When President Bush wanted to repair some of the damage from one of his gaffes about America not being able to win the war against terrorists, he chose a non-adversarial, non-traditional venue, Rush Limbaugh’s radio show.

While continuing to bombard viewers with old-style TV ads, the campaigns have turned to their own Web sites to augment their propaganda efforts, speaking not so much to the uncommitted voter who makes a last-minute decision as to partisans.

In June for instance, on its Web site, the Bush-Cheney campaign offered a video called "Kerry's Coalition of the Wild-eyed" to put on display “the pessimism and rage of John Kerry and his fellow Democrats.” It featured clips of Dean shouting, “I want my country back!" and Al Gore attacking Bush saying, “He betrayed this country! He played on our fears!" 

At the same time, a range of outside groups have allowed adversaries of Bush or of Kerry to broaden the field of fire, using harder-hitting messages than the candidates themselves use about each other.

A potent voice
Moveon.org has become a potent, independent advertising and fund-raising voice on the left wing of the Democratic Party.
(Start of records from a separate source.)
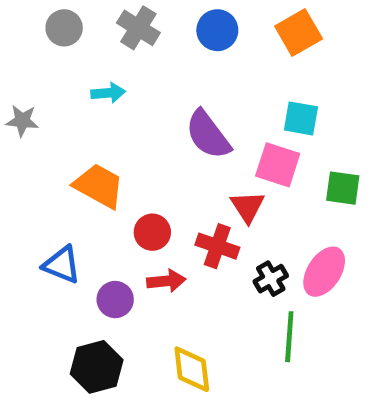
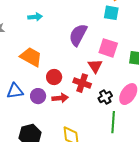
cyan square: (301, 118) -> (111, 13), moved
purple semicircle: (208, 135) -> (78, 35), turned 65
blue triangle: (62, 265) -> (15, 91), turned -30
purple circle: (115, 300) -> (38, 96), moved

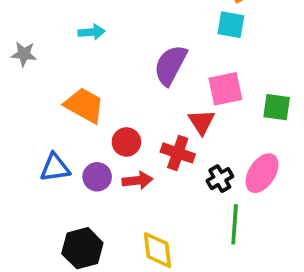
pink square: (108, 48) -> (225, 89), turned -30

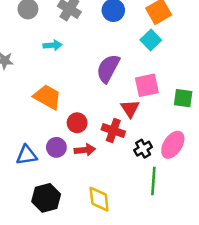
cyan square: (231, 25) -> (151, 40), turned 36
blue triangle: (55, 168) -> (27, 155), moved

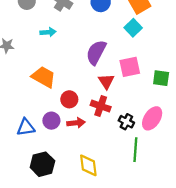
red triangle: (130, 109) -> (106, 81), moved
black cross: (143, 149) -> (126, 122), turned -32

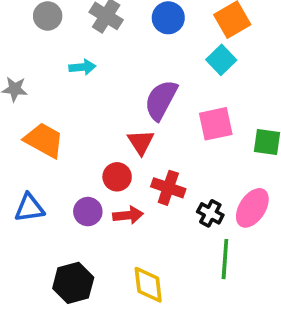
orange trapezoid: (44, 77) -> (44, 140), moved
red triangle: (106, 81) -> (141, 142), moved
blue triangle: (26, 127) -> (29, 208), moved

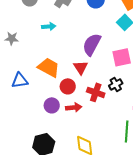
orange trapezoid: (44, 140) -> (49, 67), moved
blue triangle: (29, 208) -> (20, 80), moved
black cross: (210, 213) -> (116, 84), moved, turned 32

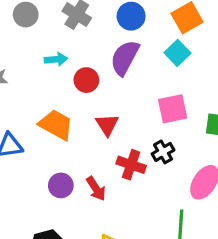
purple semicircle: (92, 44) -> (125, 58), moved
red circle: (68, 86) -> (86, 80), moved
red arrow: (74, 107) -> (96, 189), turned 63

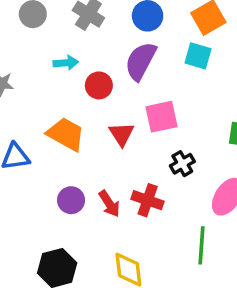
cyan square: (177, 53) -> (198, 56), turned -30
pink square: (173, 109) -> (161, 117), moved
red cross: (131, 165) -> (148, 200), moved

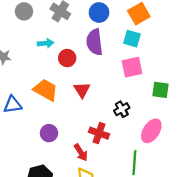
purple semicircle: (141, 61) -> (94, 42), turned -35
pink square: (161, 117) -> (132, 67), moved
red arrow: (109, 204) -> (81, 152), moved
Some of its most eye-catching ads, such as one showing the Statue of Liberty hooded as were some Abu Ghraib prisoners, would be too inflammatory for the Kerry campaign to run, but serve to convey the larger message of the anti-Bush crusade.

John O’Neill and the "Swift Boat Veterans for Truth," through their best-selling book and the TV ads, have put Kerry on the defensive, leading him to consume precious campaigning time defending his service as a Navy officer in Vietnam and his anti-war testimony to the Senate Foreign Relations Committee in 1971.

The first Swift Boat TV ad was perhaps the most cost-effective effort in modern political history.

There were only 739 airings of the ad out of more than 500,000 presidential campaign spots broadcast from March 3 to the end of August, according to Nielsen Monitor-Plus and the University of Wisconsin Advertising Project.

But due to the nature of their accusations, the Swift Boat Veterans got huge free media play, which means that anyone with an interest in the campaign has seen them.

If Theodore H. White or the men who ran the 1960 presidential campaigns were to come back and see the 2004 campaign, they’d be startled and perhaps appalled.

John O’Neill, Michael Moore, and the bloggers may not yet have as powerful a pull as Democratic National Committee Chairman Terry McAuliffe or Bush Campaign Manager Ken Mehlman, but they are forming a separate center of gravity in the campaign universe.